Mon Dec 10 15:24:37 EST 2007

We are happy to announce the first prerelease version of darcs 2! Darcs 2
will feature numerous improvements, and this prerelease will also feature a
few regressions, so we're looking for help, from both Haskell developers
and users willing to try this release out.  Read below, to see how you can
benefit from this new release, and how you can help us to make the final
darcs 2 release the best ever! (for the latter, see
http://wiki.darcs.net/index.html/DarcsTwo/HowToHelp)

(for an expanded version of this announcement, see
http://wiki.darcs.net/index.html/DarcsTwo)

Darcs 2 features user-visible changes two broad categories, and several
under-the-hood improvements designed to improve code stability and safety.
The user-visible changes are a new "hashed" repository format, and the new
darcs-2 conflict handling.  The new "hashed" repository format can be used
in a manner that is interchangeable with older darcs--although older
versions of darcs cannot read the hashed format, darcs 2 can allows you to
exchange patches between repositories in new and old formats.  The new
conflict handling benefits from the new hashed format, but also requires a
repository conversion that is not backwards-compatible, so projects
switching to darcs-2 format will have require that all their users upgrade
to darcs 2.

=== Getting darcs 2 ===
You can get a prerelease version of darcs 2 either by getting the latest
unstable darcs

darcs get http://darcs.net/repos/unstable

or by downloading the prerelease tarball from
http://darcs.net/darcs-2.0.0pre1.tar.gz.  Once you've compiled your new
darcs, you could take it for a test drive by getting a fresh copy of darcs
with the hashed repository format:

darcs get http://darcs.net/repos/unstabled-hashed

= Hashed repository format =

We expect that most testers of darcs 2 will only try the hashed repository
format.  While we'd prefer to also have many users testing out actual
darcs-2 format repositories, the two codebases have much in common, so
tests of the hashed format will greatly help us in improving darcs 2 as a
whole. 

The hashed repository format has a number of changes that are visible to
users.

 1. The hashed format allows for greater atomicity of operations.  This
 makes for greater safety and simultaneously greater efficiency.  These
 benefits, however, have not been fully realized in this release.  For
 instance, with a hashed repository, there is no need for darcs push to
 require a repository lock, so you could record patches while waiting for a
 push to finish (for instance, if it's waiting on the test suite).

 2. The _darcs/pristine directory no longer holds the pristine cache.  This
 disallows certain hackish short-cuts, but also dramatically reduces the
 danger of third-party programs (e.g.
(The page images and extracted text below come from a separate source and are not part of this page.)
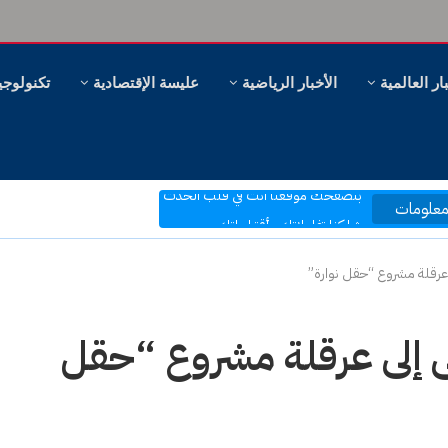
ار العالمية
الأخبار الرياضية
عليسة الإقتصادية
تكنولوجي
مرحبا بكم في موقع عليسة الإخبارية
بتصفحك موقعنا أنت في قلب الحدث
علومات
ر، وهل سنظل ننظر؟
شاركنا تفاعلاتك وأقتراحاتك
بكم نرتقي إلى ما هو أفضل
عرقلة مشروع “حقل نوارة”
 إلى عرقلة مشروع “حقل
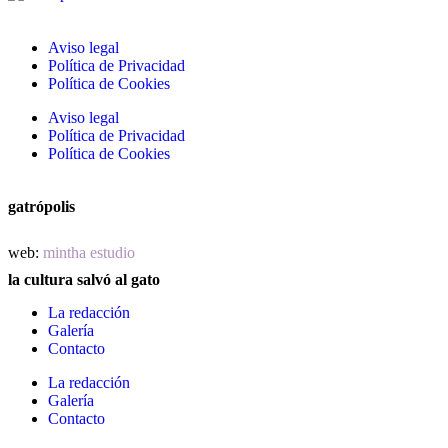
Aviso legal
Política de Privacidad
Política de Cookies
Aviso legal
Política de Privacidad
Política de Cookies
gatrópolis
web:
mintha estudio
la cultura salvó al gato
La redacción
Galería
Contacto
La redacción
Galería
Contacto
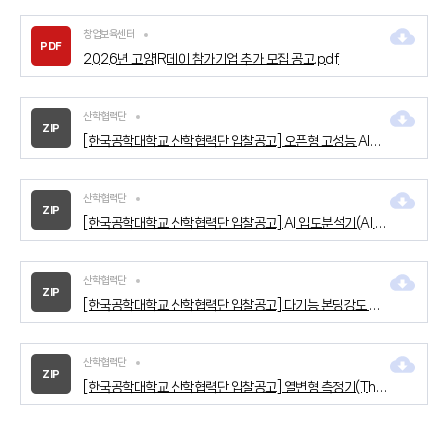
창업보육센터
PDF
2026년 고양IR데이 참가기업 추가 모집 공고.pdf
산학협력단
ZIP
[한국공학대학교 산학협력단 입찰공고] 오픈형 고성능 AI서비스 운영플랫폼 구축용 서버.zip
산학협력단
ZIP
[한국공학대학교 산학협력단 입찰공고] Al 입도분석기(Al Particle Imaging Analyzer).zip
산학협력단
ZIP
[한국공학대학교 산학협력단 입찰공고] 다기능 본딩강도 측정기(Multi-Function Bonding Strength Analysis System).zip
산학협력단
ZIP
[한국공학대학교 산학협력단 입찰공고] 열변형 측정기(Thermomechanical Characterization System).zip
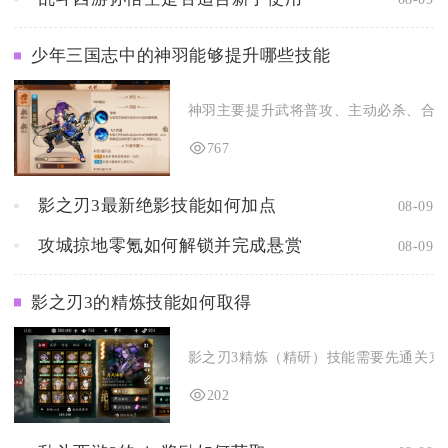
少年三国志中的神羽能够提升哪些技能
神羽主要提升武将普攻、主动必杀、合击技
767
影之刃3最新绝影技能如何加点
08-09
攻城掠地零氪如何解锁并完成悬赏
08-09
影之刃3的精炼技能如何取得
影之刃3精炼（精研）技能需要先通关京城
202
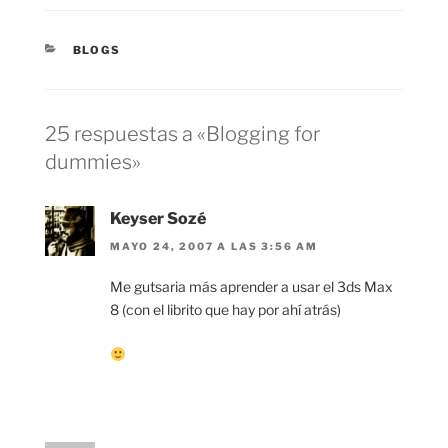
CATEGORÍAS
BLOGS
25 respuestas a «Blogging for
dummies»
Keyser Sozé
MAYO 24, 2007 A LAS 3:56 AM
Me gutsaria más aprender a usar el 3ds Max
8 (con el librito que hay por ahí atrás)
DreamWeaver) recursing into the
 pristine cache and corrupting darcs repositories.

 3. Darcs get is now much faster, and always operates in a "lazy" fashion,
 meaning that patches are downloaded only when they are needed.  This gives
 us much of the benefits of --partial repositories, without most of their
 disadvantages.  This approach, however, does have several new dangers.
 First, some operations may unexpectedly require the download of large
 numbers of patches, which could be slow (but you could always interrupt
 with ^C).  Secondly, if the source repository disappears, or you lose
 network connectivity, some operations may fail.  I do not believe these
 dangers will prove particularly problematic, but we may need to fine-tune
 the user interface to make it more clear what is going on.
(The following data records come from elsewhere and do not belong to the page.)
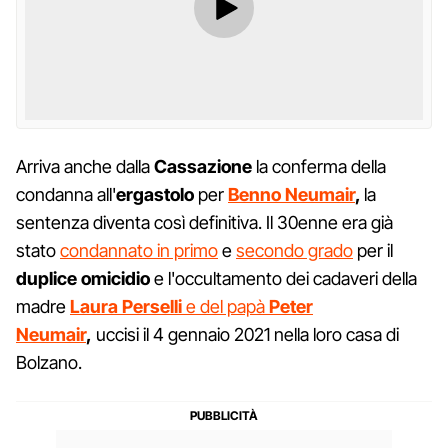
Arriva anche dalla
Cassazione
la conferma della
condanna all'
ergastolo
per
Benno Neumair
,
la
sentenza diventa così definitiva. Il 30enne era già
stato
condannato in primo
e
secondo grado
per il
duplice omicidio
e l'occultamento dei cadaveri della
madre
Laura Perselli
e del papà
Peter
Neumair
,
uccisi il 4 gennaio 2021 nella loro casa di
Bolzano.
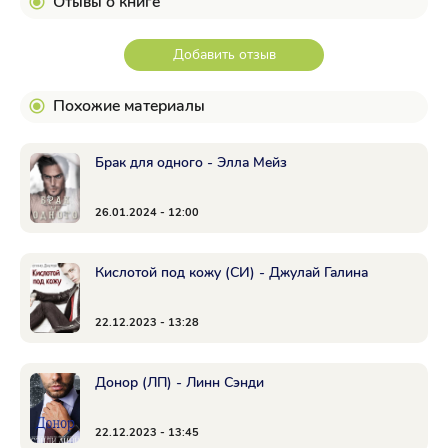
Отывы о книге
Добавить отзыв
Похожие материалы
Брак для одного - Элла Мейз
26.01.2024 - 12:00
Кислотой под кожу (СИ) - Джулай Галина
22.12.2023 - 13:28
Донор (ЛП) - Линн Сэнди
22.12.2023 - 13:45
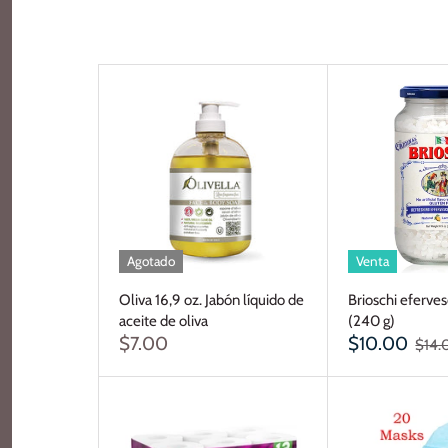
Agotado
Venta
Oliva 16,9 oz. Jabón líquido de
Brioschi eferves
aceite de oliva
(240 g)
$7.00
$10.00
$14.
 4. Darcs now supports caching of patches and file contents to reduce
 bandwidth and save disk space.  See below for how to enable this.  In my
 opinion, this is actually the most exciting new feature, as it greatly
 speeds up a number of operations, and is essentially transparent.  The
 only reason we don't enable it by default is because I'm uncomfortable
 creating a large directory in ~/.darcs/cache without the user's explicit
 consent.

=== Creating a repository in the hashed format ===

Creating a hashed repository is as easy as

darcs get --hashed oldrepository newrepository

or alternatively you could create a fresh repository with

darcs initialize --hashed

You can push, pull and send patches at will between hashed and
old-fashioned repositories, so you should be able to experiment with this
format even on projects that you do not control.
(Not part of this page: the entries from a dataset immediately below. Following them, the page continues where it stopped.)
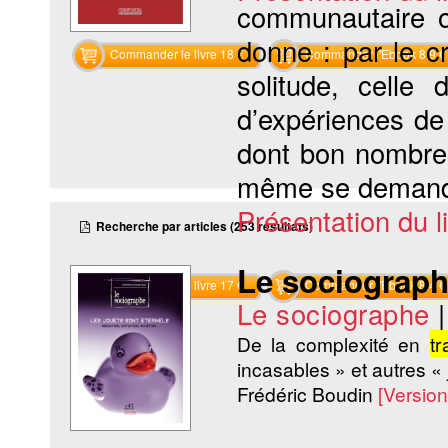
communautaire o
donne : par le c
Commander le livre 18 €
Commander l'Ebook 8.9 €
solitude, celle
d’expériences de 
dont bon nombre 
même se demand
Présentation du li
Recherche par articles (253 résultats)
Le sociographe
Commander le livre 17 €
Commander l'Ebook 8.4 €
Le sociographe
De la complexité en
tr
incasables » et autres « 
Frédéric Boudin
[Versio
=== Enabling a global cache ===

It is very simple to enable a global cache.  Simply execute

$ mkdir -p $HOME/.darcs/cache
$ echo cache:$HOME/.darcs/cache > $HOME/.darcs/sources

This will cause darcs to store hard links in ~/.darcs/cache.  It is always
safe to delete this directory.

= Darcs-2 merging =

The future of darcs is in the darcs-2 repository format, which features a
new merge algorithm that introduces two major user-visible changes

 1. It should no longer be possible to confuse darcs or freeze it
 indefinitely by merging conflicting changes.  However, this feature
 '''needs to be tested''', so please, do your worst, and let us know how
 darcs can handle it!

 2. Identical primitive changes no longer conflict.  This is a
 long-requested feature, and has far-reaching implications.  See below (the
 section on "new semantics") for a discussion of these implications.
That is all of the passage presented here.